We route all requests to https://api.covidcountydata.org/XXXX through a single API gateway

This gateway is creating using the open source Kong API gateway library and handles a variety of tasks for us:

Other Services

We have a few other microservices that support our APIs

These are all contained in docker containers and run an HTTP server for processing requests

Each of these is deployed and auto-scaled using Google Cloud Run

The microservices are:

  • Audit server: we prototyped a feature on our website to allow crowd-sourced auditing of or data. Users would visit the audit page of the site, we would select a specific scraper for them to audit. Once selected, we would show the scrapers current data as well as open an iframe containing the scraper’s url so users can verify that each datapoint we were extracting from the source was correct. Users could then fill out a form on the website. The form’s contents were sent to this audit server and logged in our database. It didn’t gain traction or make it out of PoC

  • clean_swagger: the swagger file generated by PostgREST is a little messy. We have simple python service that obtains the raw PostgREST swagger.json and cleans it up before returning to places like the client library, website, or postman collection.

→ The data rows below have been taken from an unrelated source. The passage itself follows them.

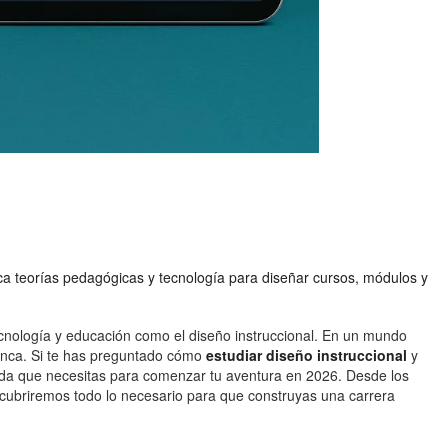
lica teorías pedagógicas y tecnología para diseñar cursos, módulos y
ecnología y educación como el diseño instruccional. En un mundo
 nunca. Si te has preguntado cómo
estudiar diseño instruccional
y
llada que necesitas para comenzar tu aventura en 2026. Desde los
 cubriremos todo lo necesario para que construyas una carrera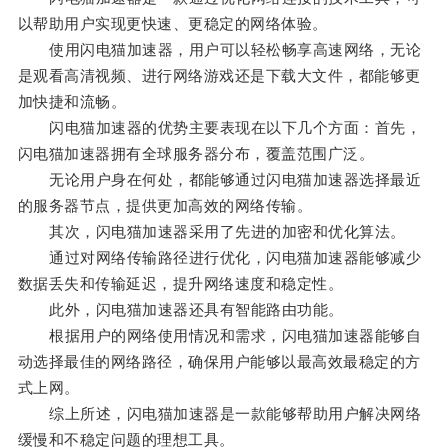
以帮助用户实现更快速、更稳定的网络体验。
使用闪电猫加速器，用户可以轻松畅享高速网络，无论
是观看高清视频、进行网络游戏还是下载大文件，都能够更
加快捷和流畅。
闪电猫加速器的优势主要表现在以下几个方面：首先，
闪电猫加速器拥有全球服务器分布，覆盖范围广泛。
无论用户身在何处，都能够通过闪电猫加速器选择最近
的服务器节点，提供更加高效的网络传输。
其次，闪电猫加速器采用了先进的加密和优化算法。
通过对网络传输路径进行优化，闪电猫加速器能够减少
数据丢失和传输延迟，提升网络速度和稳定性。
此外，闪电猫加速器还具有智能路由功能。
根据用户的网络使用情况和需求，闪电猫加速器能够自
动选择最佳的网络路径，确保用户能够以最高效最稳定的方
式上网。
综上所述，闪电猫加速器是一款能够帮助用户解决网络
缓慢和不稳定问题的理想工具。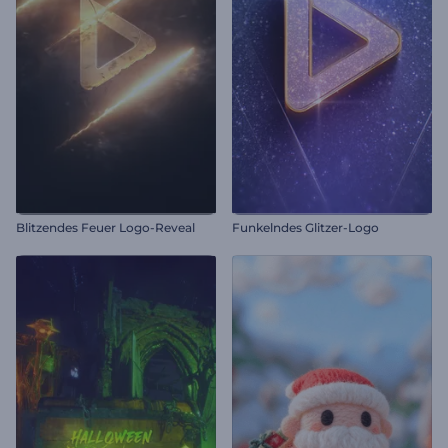
Blitzendes Feuer Logo-Reveal
Funkelndes Glitzer-Logo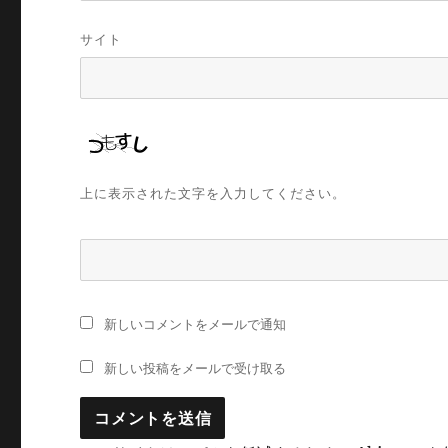
サイト
上に表示された文字を入力してください。
新しいコメントをメールで通知
新しい投稿をメールで受け取る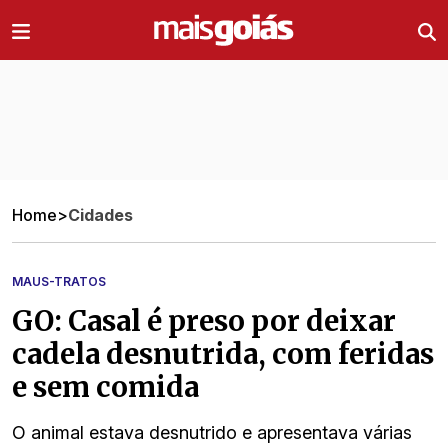
Ir direto pro conteúdo
Home
>
Cidades
MAUS-TRATOS
GO: Casal é preso por deixar
cadela desnutrida, com feridas
e sem comida
O animal estava desnutrido e apresentava várias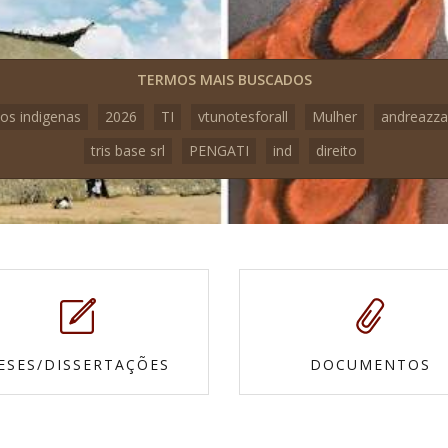
TERMOS MAIS BUSCADOS
os indigenas
2026
TI
vtunotesforall
Mulher
andreazza
tris base srl
PENGATI
ind
direito
ESES/DISSERTAÇÕES
DOCUMENTOS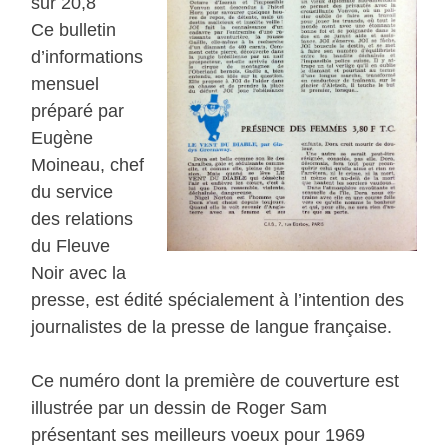
sur 20,8
Ce bulletin
d’informations
mensuel
préparé par
Eugène
Moineau, chef
du service
des relations
du Fleuve
Noir avec la
presse, est édité spécialement à l’intention des
journalistes de la presse de langue française.
Ce numéro dont la première de couverture est
illustrée par un dessin de Roger Sam
présentant ses meilleurs voeux pour 1969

  • client-microservice: we are about to launch a dataset customizer feature to our web page. This is basically a GUI version of the client libraries. On the website users can select which datasets they’d like and what filters (e.g. geography, time windows) they want to apply. Once the request is built up by web users, the site sends a request to this microservice, which is a very thin wrapper around our Python client. The Python client will request the data, prepare the return and send back to the frontend for a clean/custom download

  • latest_downloads: we have a download csv feature on the website. This is similar to CANs API and is a thin layer that sits on top of a cloud storage bucket. We had user feedback that we wanted to customize the filename of the downloaded files to include the date the data was downloaded. This latest_downloads microservice gets a request for a particular dataset to download, fetches the most recent version of that from cloud storage bucket, and then returns it to the user with the current date added to the file name. Probably overkill to have a whole microservice for this, but it weighed in at less than 40 lines of code, so it was a pretty easy solution to implement and maintain.

  • metrics-from-kong: this microservice implements our custom logging middleware. All requests to the API are relayed from Kong to this micro service where we can process the request and store the output in our database

  • nha_data_injest: this is a microservice that handles scraping data from the Nevada Health association pdfs CAN has been receiving. It wraps one of the scrapers in can_tools and exposes it as a triggerable cloud function so it can process files on demand, as they come in

  • postgraphile: This is the microservice that runs the postgraphile library providing our GraphQL API

  • postgrest: This is the microservice that runs the PostgREST library and provides our REST api

  • report_generator: This microservice is responsible for reporting when new variables first entered our database. The output is rendered at the bottom of https://covidcountydata.org/data to provide a “changelog” for when new data came into the system.

  • variable_names: this microservice provides support for the custom data downloader feature we are about to release. For each endpoint it returns a list of unique variable names contained within the dataset. This allows the front-end to allow filtering in/out variables within a dataset. It is a microservice so we can simplify front-end coding and so that this variable list can be cached by Kong and we can avoid unnecessary trips to the database for this info.